• **Available data**
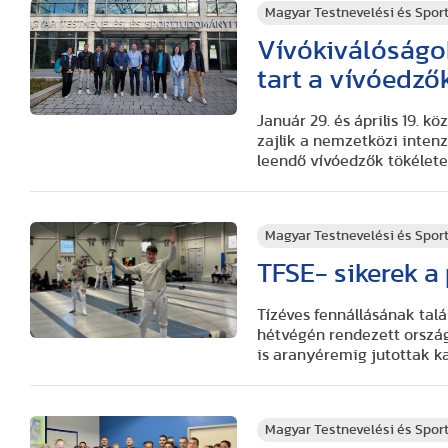
Magyar Testnevelési és Spo
Vívókiválóságo
tart a vívóedző
Január 29. és április 19. 
zajlik a nemzetközi inten
leendő vívóedzők tökélete
Magyar Testnevelési és Spo
TFSE- sikerek a
Tízéves fennállásának talá
hétvégén rendezett orszá
is aranyéremig jutottak k
Magyar Testnevelési és Spo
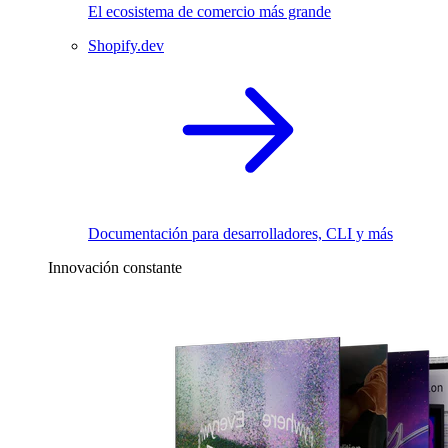
El ecosistema de comercio más grande
Shopify.dev
Documentación para desarrolladores, CLI y más
Innovación constante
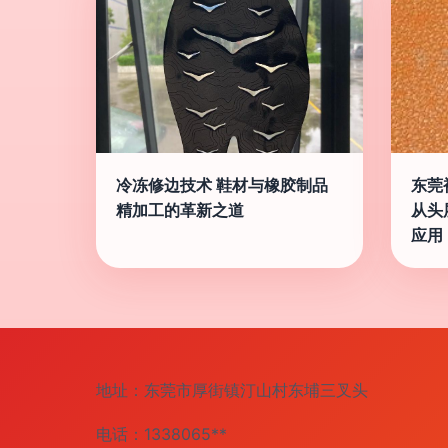
冷冻修边技术 鞋材与橡胶制品
东莞
精加工的革新之道
从头
应用
地址：东莞市厚街镇汀山村东埔三叉头
电话：1338065**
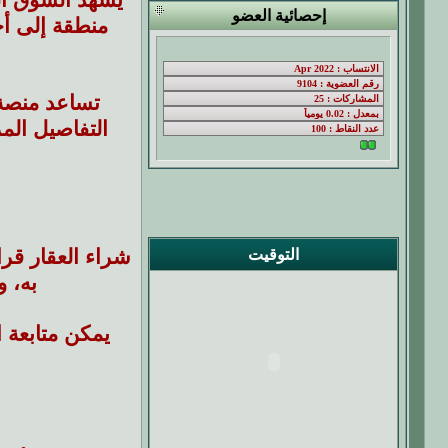
إحصائية العضو
منطقة إلى أ
تساعد منص
التفاصيل الم
شراء العقار قر
التوقيت
به، 
يمكن متابعة 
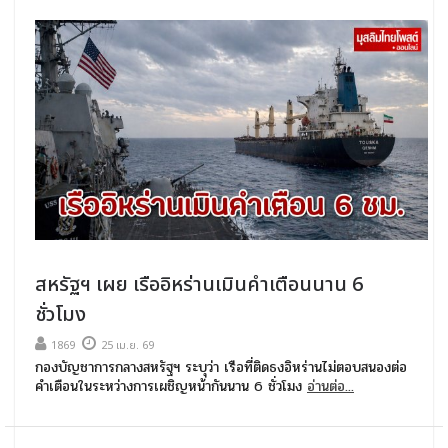
สหรัฐฯ เผย เรืออิหร่านเมินคำเตือนนาน 6
ชั่วโมง
1869
25 เม.ย. 69
กองบัญชาการกลางสหรัฐฯ ระบุว่า เรือที่ติดธงอิหร่านไม่ตอบสนองต่อ
คำเตือนในระหว่างการเผชิญหน้ากันนาน 6 ชั่วโมง
อ่านต่อ...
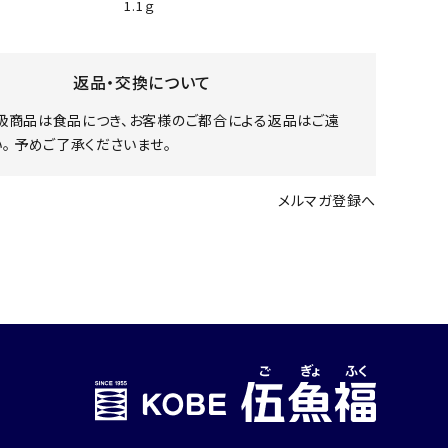
1.1ｇ
返品・交換について
扱商品は食品につき、お客様のご都合による返品はご遠
。 予めご了承くださいませ。
メルマガ登録へ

• **Problem statement**
Exactly as written, reproduce the lines from the beginning of the material through the line with "25 เม.ย. 69", and skip any picture.

• **Response to this task**
Magyar Testnevelési és Spo
Vívókiválóságo
tart a vívóedző
Január 29. és április 19. 
zajlik a nemzetközi inten
leendő vívóedzők tökélete
Magyar Testnevelési és Spo
TFSE- sikerek a
Tízéves fennállásának talá
hétvégén rendezett orszá
is aranyéremig jutottak k
Magyar Testnevelési és Spo
El ecosistema de comercio más grande
Shopify.dev
Documentación para desarrolladores, CLI y más
Innovación constante
冷冻修边技术 鞋材与橡胶制品
东莞
精加工的革新之道
从头
应用
地址：东莞市厚街镇汀山村东埔三叉头
电话：1338065**
إحصائية العضو
منطقة إلى أ
تساعد منص
التفاصيل الم
شراء العقار قر
التوقيت
به، 
يمكن متابعة 
สหรัฐฯ เผย เรืออิหร่านเมินคำเตือนนาน 6
ชั่วโมง
1869
25 เม.ย. 69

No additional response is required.